O subsecretário-geral da ONU e diretor executivo da UNOPS confessa-se horrorizado com mortandade em Gaza e lamenta que os partidos ignorem o tema.
16 Maio 2025, 07h11

Aquilo que começou por ser uma resposta a uma violenta agressão do Hamas tornou-se um genocídio, eu chamar-lhe-ia terrorismo de Estado. O que lhe parece?
Nós estamos perante uma destruição massiva, uma enorme crueldade, uma verdadeira atrocidade. Estou nesta função há dois anos, tenho visitado vários contextos de conflitos, vim do Sudão há duas semanas, mas já estive em Gaza duas vezes. O que eu vi em Gaza em fevereiro foi uma destruição sem precedentes: está tudo no chão. Temos 70% das infraestruturas destruídas, 50% dos hospitais, 95% das escolas e uma pressão sobre a população que atinge níveis sem precedentes. Não só bombardeamentos indiscriminados, mas também civis que são mortos, infraestruturas civis destruídas, a que se junta a restrição na ajuda [humantitária] no terreno.

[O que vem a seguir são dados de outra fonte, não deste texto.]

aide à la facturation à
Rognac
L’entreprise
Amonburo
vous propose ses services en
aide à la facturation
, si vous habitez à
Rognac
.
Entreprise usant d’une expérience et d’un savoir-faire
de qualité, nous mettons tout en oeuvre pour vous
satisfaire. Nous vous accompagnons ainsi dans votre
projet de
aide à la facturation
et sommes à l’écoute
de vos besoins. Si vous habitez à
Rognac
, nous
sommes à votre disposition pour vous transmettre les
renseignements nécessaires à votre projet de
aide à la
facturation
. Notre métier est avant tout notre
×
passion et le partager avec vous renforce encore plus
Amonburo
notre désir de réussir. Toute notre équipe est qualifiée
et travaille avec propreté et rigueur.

Israel impôs um bloqueio praticamente total. Não entram comida nem medicamentos. É um garrote absoluto. Um saco de farinha custa 300 euros…
Quando houve o cessar-fogo de 42 dias, as Nações Unidas conseguiram fazer chegar à população toda a ajuda que era necessária, ao mesmo tempo que os reféns foram sendo libertados. Portanto, o cessar-fogo estava a gerar resultados, seja na libertação de reféns, seja na chegada da ajuda às pessoas. Aquilo que mais me impressionou foi o impacto que esta guerra está a ter nas crianças. Temos 20 mil crianças órfãs e pelo menos 15 mil crianças que já perderam a vida, uma destruição sem precedentes. No fundo, estamos perante uma crise de falta de humanidade e um dia será demasiado tarde.

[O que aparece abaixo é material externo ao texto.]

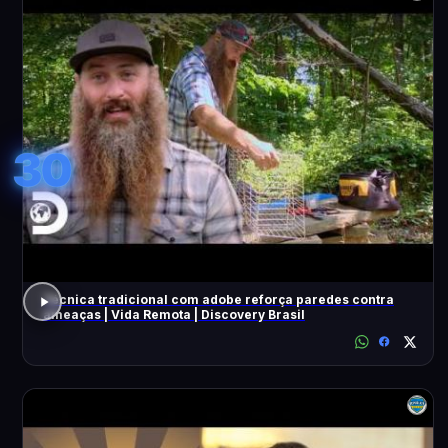
30
Técnica tradicional com adobe reforça paredes contra
ameaças | Vida Remota | Discovery Brasil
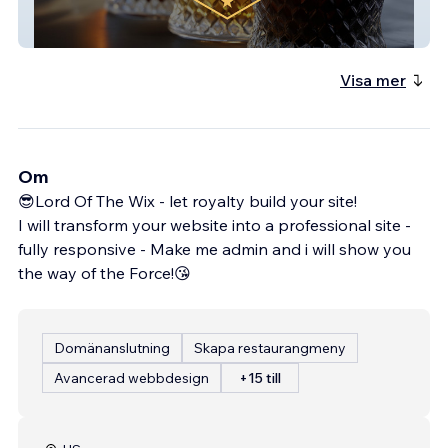
Austin Private Label Distillery
Visa mer
Om
😎Lord Of The Wix - let royalty build your site!
I will transform your website into a professional site -
fully responsive - Make me admin and i will show you
the way of the Force!😘
Domänanslutning
Skapa restaurangmeny
Avancerad webbdesign
+15 till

Qual lhe parece ser a intenção do Governo de Israel; será a reocupação permanente de Gaza?
Israel ocupou o território, mas a questão é saber em que medida quer assegurar que as condições de paz são criadas. Israel tem direito à sua segurança, mas a Palestina tem direito a ser um Estado. Palestina e Israel estão condenados a ser vizinhas e a forma como este conflito está a ser resolvido terá de criar as condições para uma solução de dois Estados e de paz na região. Neste momento, com este nível de destruição, crueldade e atrocidade, obviamente mais do que criar condições para um diálogo torna esse diálogo mais difícil, senão mesmo impossível.

O que significa que o Tribunal Internacional de Justiça irá intervir e julgar os autores destes crimes de guerra que estão a ser cometidos e bem documentados…
O Tribunal de Justiça Internacional vai determinar um dia sobre a eventualidade de ter ocorrido um genocídio. O mesmo aconteceu quando determinações destas foram feitas relativamente ao Ruanda ou a Srebrenica. O ponto não é saber se o Tribunal vai decretar um dia se houve genocídio ou não. O ponto é saber o que, neste momento, para os dois milhões de pessoas que estão em Gaza o que é que nós estamos a fazer para prevenir um genocídio. A a prevenção do genocídio passa por concretizar as medidas preventivas que o Tribunal Internacional de Justiça decretou e que não estão a ser cumpridas: os civis não podem ser bombardeados, as infraestruturas civis não podem ser bombardeadas e toda a ajuda humanitária tem de chegar às pessoas. Neste momento nenhuma das condições está a ser verificada.

Estamos em campanha eleitoral, mas o assunto, do ponto de vista da agenda dos partidos, não existe?
Não quero interferir na campanha eleitoral, mas noto um grande alheamento em relação à situação em Gaza e isso parece-me imperdoável.